После смерти старого служаки Фавье помощником Фабра стал Мариус. Гиг ослеп в двадцать лет и с тех пор зарабатывает на хлеб плетением соломенных стульев и выполняет, кроме того, разные столярные заказы. Пилоны для скарабеев, например, сделаны Мариусом по проекту, который Фабр начертил ногтем на его широкой ладони. Такого чертежа Гигу достаточно, он все сделает без ошибки. Когда-то у великого швейцарского натуралиста Губера – он был слеп – незаменимым помощником стал слуга Бюрненс, отлично справлявшийся с проведением самых сложных опытов и наблюдений, в Гармасе зрячему натуралисту помогает слепой Гиг…
Много лет по четвергам и воскресеньям, как закон, а то и в другие дни недели навещали Фабра эти два человека – сельский учитель и рабочий. Они всегда в курсе исследований, которые ведутся в Гармасе, им первым читает Фабр новые страницы своих «Сувенир».
Как это ни трудно, Фабр каждый день улучает время, чтоб закрыться в лаборатории. Попыхивая вересковой трубкой, неспешно шагает он вокруг большого стола, занимающего середину комнаты. Он сам говорит о себе: в эти часы я похож, должно быть, на медведя.

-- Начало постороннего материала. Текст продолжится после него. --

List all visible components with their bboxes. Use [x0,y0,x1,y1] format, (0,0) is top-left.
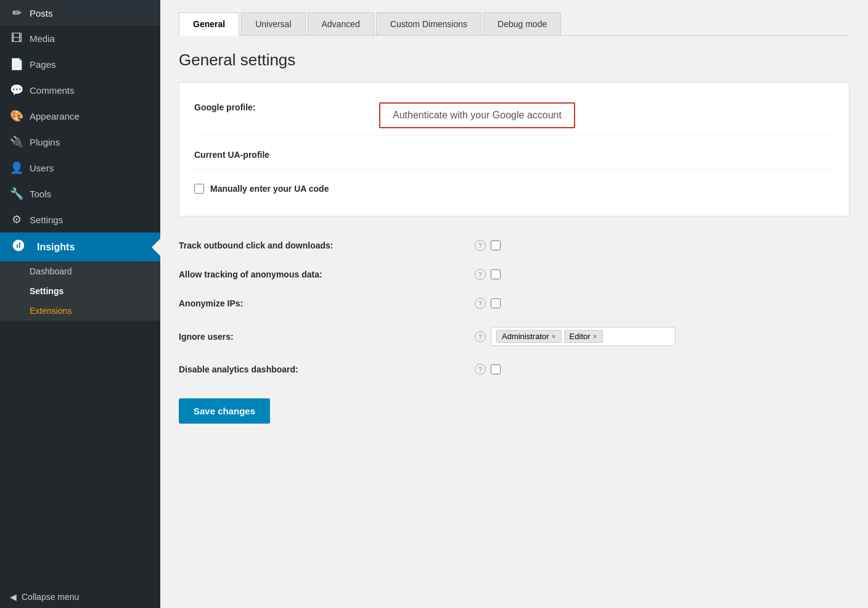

За тридцать лет на плитках пола вокруг стола протоптался заметный след.
Шагая, он обдумывает очередную главу, очередную страницу, строку. Чтоб голова работала в полную силу, ему необходимо движение. Пока он кружит взад и вперед по комнате, все задуманное проясняется до мелочей. Лишь тогда садится он за крохотный стол, о котором так прочувствованно написал потом:
«…Занятый направо чернильным пузырьком стоимостью в грош, мой письменный стол дает мне достаточно места для работы пером. Люблю я этот столик… Его легко переставлять куда надо: ближе к окну, если пасмурно, подальше от света, когда солнце чересчур палит, а зимой – подвинуть к печи, в которой горят дрова.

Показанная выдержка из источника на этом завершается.